▶ Information given:

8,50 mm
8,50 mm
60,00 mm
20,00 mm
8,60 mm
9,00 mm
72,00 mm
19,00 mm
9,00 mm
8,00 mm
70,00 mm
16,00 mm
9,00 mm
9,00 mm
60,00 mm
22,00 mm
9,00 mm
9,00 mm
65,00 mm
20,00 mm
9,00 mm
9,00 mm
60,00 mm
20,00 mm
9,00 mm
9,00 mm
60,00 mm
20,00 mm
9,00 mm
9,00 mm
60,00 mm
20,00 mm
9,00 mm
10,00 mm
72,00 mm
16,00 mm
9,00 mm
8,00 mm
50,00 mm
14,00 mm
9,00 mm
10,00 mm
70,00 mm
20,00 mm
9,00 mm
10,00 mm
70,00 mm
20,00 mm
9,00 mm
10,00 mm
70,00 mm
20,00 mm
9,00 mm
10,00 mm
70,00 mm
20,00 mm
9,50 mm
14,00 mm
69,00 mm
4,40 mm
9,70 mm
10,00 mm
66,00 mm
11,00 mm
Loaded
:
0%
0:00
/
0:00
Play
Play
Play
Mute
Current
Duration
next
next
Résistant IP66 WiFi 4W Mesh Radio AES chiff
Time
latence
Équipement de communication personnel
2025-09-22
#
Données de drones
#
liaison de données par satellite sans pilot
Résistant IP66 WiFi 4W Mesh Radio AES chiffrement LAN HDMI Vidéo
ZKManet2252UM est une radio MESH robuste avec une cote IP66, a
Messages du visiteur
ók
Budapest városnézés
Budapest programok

▶ Directions for this task: Restate the records word for word, leaving nothing out.

▶ Output:
8,50 mm
8,50 mm
60,00 mm
20,00 mm
8,60 mm
9,00 mm
72,00 mm
19,00 mm
9,00 mm
8,00 mm
70,00 mm
16,00 mm
9,00 mm
9,00 mm
60,00 mm
22,00 mm
9,00 mm
9,00 mm
65,00 mm
20,00 mm
9,00 mm
9,00 mm
60,00 mm
20,00 mm
9,00 mm
9,00 mm
60,00 mm
20,00 mm
9,00 mm
9,00 mm
60,00 mm
20,00 mm
9,00 mm
10,00 mm
72,00 mm
16,00 mm
9,00 mm
8,00 mm
50,00 mm
14,00 mm
9,00 mm
10,00 mm
70,00 mm
20,00 mm
9,00 mm
10,00 mm
70,00 mm
20,00 mm
9,00 mm
10,00 mm
70,00 mm
20,00 mm
9,00 mm
10,00 mm
70,00 mm
20,00 mm
9,50 mm
14,00 mm
69,00 mm
4,40 mm
9,70 mm
10,00 mm
66,00 mm
11,00 mm
Loaded
:
0%
0:00
/
0:00
Play
Play
Play
Mute
Current
Duration
next
next
Résistant IP66 WiFi 4W Mesh Radio AES chiff
Time
latence
Équipement de communication personnel
2025-09-22
#
Données de drones
#
liaison de données par satellite sans pilot
Résistant IP66 WiFi 4W Mesh Radio AES chiffrement LAN HDMI Vidéo
ZKManet2252UM est une radio MESH robuste avec une cote IP66, a
Messages du visiteur
ók
Budapest városnézés
Budapest programok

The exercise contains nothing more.